Avec la publication de The Journey, c'est un projet vieux de 16 années que concrétise enfin Erik De Beer avec son Life Line Project, après plusieurs versions travaillées, enregistrées et remises à nouveau sur l'ouvrage. Le concept original, Journey To The Heart Of Your Mind, occupe la totalité d'un premier CD. Et notre ami hollandais ne faisant pas les choses à moitié, il l'a complété par une deuxième galette, collection plus hétérogène de titres d'origines variées, mais nous y reviendrons.
Place tout d'abord au concept qui tient l'album, et à cette œuvre de plus d'une heure découpée en 16 plages, abordant notamment les thèmes de la cupidité ou de l'envie, à travers une introspection approfondie du narrateur.
Musicalement, l'ensemble se tient autour d'un thème principal mélancolique qui va être répété tout au long des différents titres, présentant moult variations, tant harmoniques que rythmiques, mais également dans le choix des instruments qui l'interprètent. Le style est résolument orienté vers un progressif symphonique typique des années 70, dans lequel le manque d'effets de manche est largement compensé par la qualité des mélodies et des harmonies.
Comme à son habitude, Erik de Beer s'est entouré d'une pléiade de vocalistes et d'instrumentistes, ces derniers couvrants à la fois un registre rock classique, mais également un large éventail de sonorités symphoniques ; hautbois, clarinettes, basson, piano de concert ou encore orgue d'église sont ainsi mis fortement à contribution, en contrepoint des parties aux senteurs progressives des 70's dominées par le Hammond, voire même en tant qu'intervenant unique, notamment lors d'interludes ciselés tels de la dentelle (Turn The Page ou encore Forgotten Page ). Plus nombreuses qu'à l'accoutumée, les interventions vocales combinent parties féminines lumineuses (Doubt) et harangues masculines sur les titres les plus vindicatifs (Join Us !).
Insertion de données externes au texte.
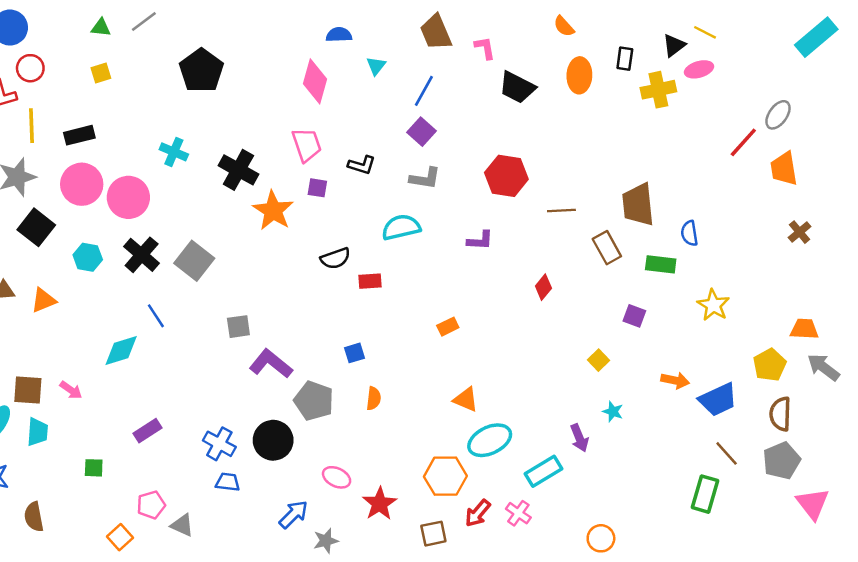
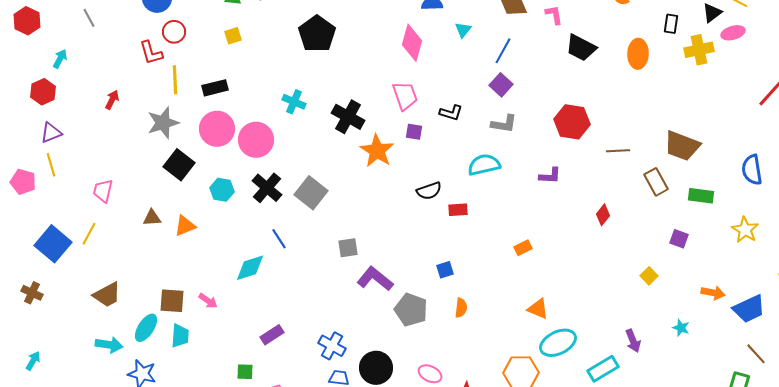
orange ellipse: (579, 75) -> (638, 54), moved
brown trapezoid: (638, 205) -> (682, 146), turned -63
blue semicircle: (689, 233) -> (752, 170), moved, size x1.4
cyan star: (613, 412) -> (681, 328), moved
black circle: (273, 440) -> (376, 368), moved
green square: (94, 468) -> (245, 372), moved

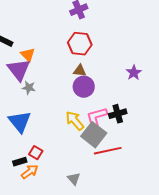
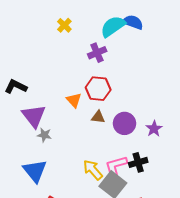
orange triangle: (28, 55) -> (74, 100), moved
purple star: (134, 73) -> (154, 129), moved
purple circle: (84, 87) -> (124, 123), moved

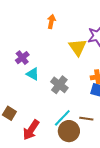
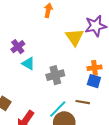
gray cross: (59, 85) -> (55, 75), turned 36
brown line: (86, 119) -> (83, 102), moved

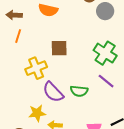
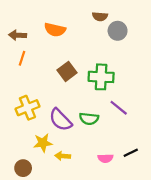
brown square: (59, 48) -> (67, 71), turned -36
green cross: (105, 53) -> (101, 77), moved, turned -30
yellow cross: (36, 68) -> (27, 108), moved

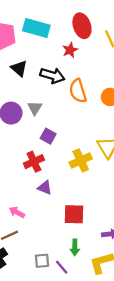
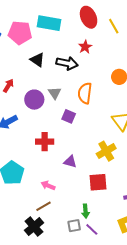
red star: (70, 50) -> (85, 47), moved
orange semicircle: (78, 91) -> (85, 93), moved, turned 30
yellow cross: (81, 160) -> (106, 151), moved
red cross: (34, 162) -> (45, 142), moved, turned 30
green arrow: (75, 247) -> (85, 211), moved

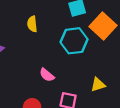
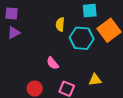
yellow semicircle: (32, 24) -> (60, 24), moved

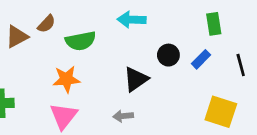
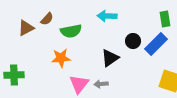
blue rectangle: (201, 59) -> (156, 44), size x1.6
pink triangle: (64, 116) -> (79, 84), moved

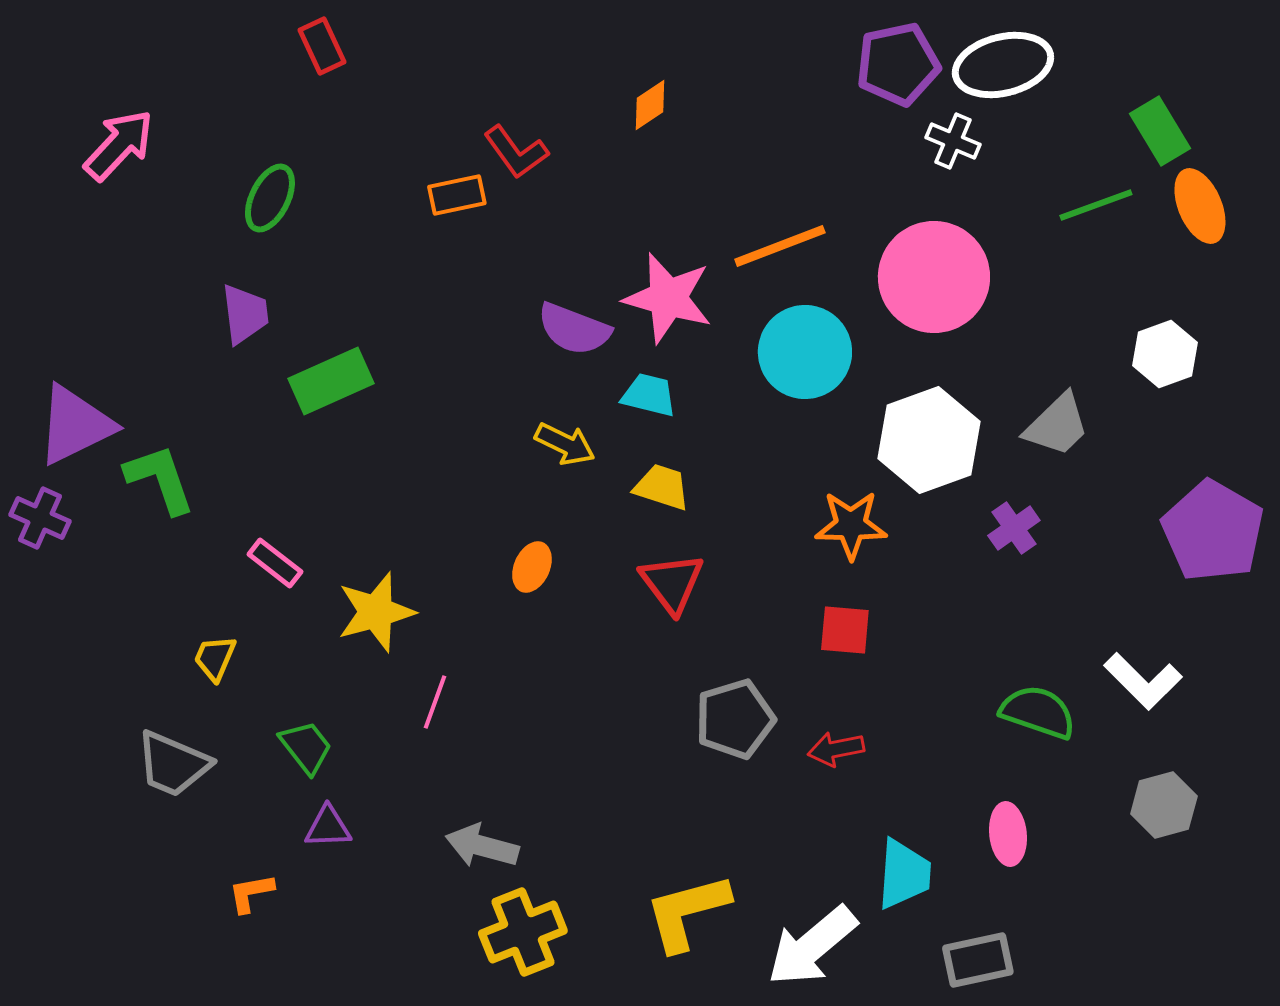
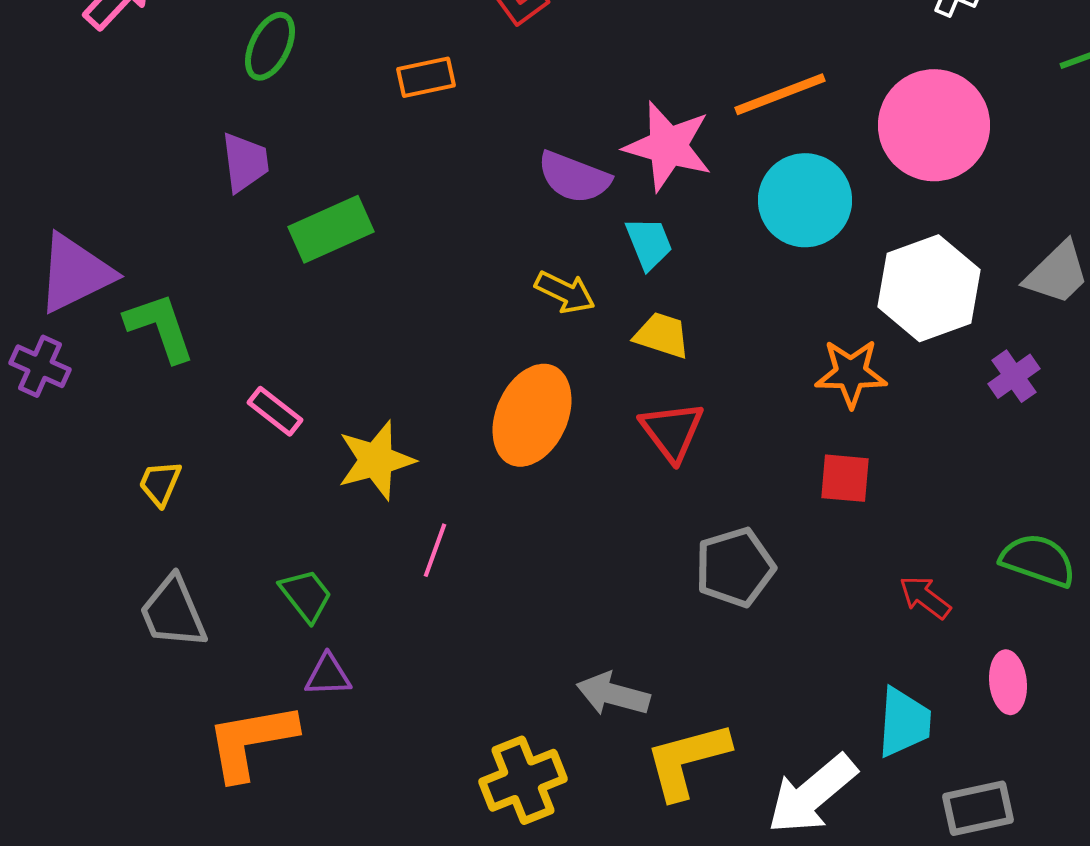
orange rectangle: (457, 195) -> (426, 77), moved
cyan trapezoid: (649, 395) -> (649, 243), turned 54
orange ellipse: (532, 567) -> (532, 415), size x2.0
yellow trapezoid: (215, 658) -> (160, 483), moved
red arrow: (836, 749) -> (925, 597), moved, turned 48
gray trapezoid: (173, 764) -> (173, 612), turned 44
gray arrow: (482, 846) -> (613, 694), moved
orange L-shape: (251, 893) -> (251, 741), size x2.0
Alors certes, comme pour les autres productions de Life Line Project, le tout sonne quelque peu daté, d'autant plus qu'Erik de Beer rechigne toujours à l'utilisation des technologies modernes de production offertes par les ordinateurs. Au-delà de cet aspect finalement superficiel, reste une qualité de composition hors-norme, qui accroche l'oreille dès les premières secondes pour ne plus la lâcher, et une cohérence évidente tout du long de cette première heure musicale.
D'inspirations plus diverses, le deuxième CD, The Narrow Path présente un profil naturellement plus hétéroclite, où se mélangent pièces d'inspiration classique (les deux Miniature), une adaptation d'une pièce de la Renaissance (The French Wrench), quelques "oldies but goodies" du groupe (Does It Help ? ou encore une création motivée par l'actualité récente, "hommage" au printemps arabe et désaveu face à l'intervention armée en Lybie déclenchée par notre cher Président (The Narrow Path). Plus varié mais peut-être moins homogène que son collègue de boitier, ce deuxième CD s'apprécie plus sur la durée, les ambiances présentes sur un titre comme The Narrow Path prenant rapidement tout leur sens une fois le contexte connu.
Toujours aussi prolifique, Erik de Beer nous gratifie d'un nouvel album qui, s'il ne vient pas révolutionner le style désormais bien établi pour son Life Line Project, propose autant à écouter qu'à méditer, les ambiances parvenant à coller à merveille au sujet de chaque titre. Ne boudez pas votre plaisir, prenez le temps de (re)découvrir cet artiste, de ceux dont la rareté ne devrait qu'encourager tout un chacun à continuer de les soutenir en achetant leurs productions.